Task: Your answer should hold only the line containing "координированно." and each line that follows it in the listing, copied exactly.

Supplied material:

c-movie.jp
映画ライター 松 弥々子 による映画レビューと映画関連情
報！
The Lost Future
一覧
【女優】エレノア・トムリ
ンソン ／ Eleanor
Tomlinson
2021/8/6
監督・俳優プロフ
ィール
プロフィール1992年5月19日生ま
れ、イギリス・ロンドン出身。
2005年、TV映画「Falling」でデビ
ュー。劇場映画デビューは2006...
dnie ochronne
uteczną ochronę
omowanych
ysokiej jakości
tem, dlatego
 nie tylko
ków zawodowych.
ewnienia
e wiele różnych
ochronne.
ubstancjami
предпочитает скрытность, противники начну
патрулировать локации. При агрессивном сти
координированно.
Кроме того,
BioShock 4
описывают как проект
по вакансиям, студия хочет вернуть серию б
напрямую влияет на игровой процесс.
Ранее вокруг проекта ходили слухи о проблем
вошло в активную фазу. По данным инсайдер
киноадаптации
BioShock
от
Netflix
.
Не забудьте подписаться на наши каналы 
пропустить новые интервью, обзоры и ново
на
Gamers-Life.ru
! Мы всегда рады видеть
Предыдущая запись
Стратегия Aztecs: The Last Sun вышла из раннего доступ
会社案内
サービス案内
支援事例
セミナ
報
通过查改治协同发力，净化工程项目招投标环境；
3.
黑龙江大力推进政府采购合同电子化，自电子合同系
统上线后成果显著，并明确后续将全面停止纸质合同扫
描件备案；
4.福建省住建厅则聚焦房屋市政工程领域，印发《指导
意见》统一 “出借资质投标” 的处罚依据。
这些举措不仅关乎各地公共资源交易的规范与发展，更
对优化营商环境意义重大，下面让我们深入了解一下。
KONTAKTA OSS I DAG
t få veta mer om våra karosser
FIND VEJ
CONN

Response area:
координированно.
Кроме того,
BioShock 4
описывают как проект
по вакансиям, студия хочет вернуть серию б
напрямую влияет на игровой процесс.
Ранее вокруг проекта ходили слухи о проблем
вошло в активную фазу. По данным инсайдер
киноадаптации
BioShock
от
Netflix
.
Не забудьте подписаться на наши каналы 
пропустить новые интервью, обзоры и ново
на
Gamers-Life.ru
! Мы всегда рады видеть
Предыдущая запись
Стратегия Aztecs: The Last Sun вышла из раннего доступ
会社案内
サービス案内
支援事例
セミナ
報
通过查改治协同发力，净化工程项目招投标环境；
3.
黑龙江大力推进政府采购合同电子化，自电子合同系
统上线后成果显著，并明确后续将全面停止纸质合同扫
描件备案；
4.福建省住建厅则聚焦房屋市政工程领域，印发《指导
意见》统一 “出借资质投标” 的处罚依据。
这些举措不仅关乎各地公共资源交易的规范与发展，更
对优化营商环境意义重大，下面让我们深入了解一下。
KONTAKTA OSS I DAG
t få veta mer om våra karosser
FIND VEJ
CONN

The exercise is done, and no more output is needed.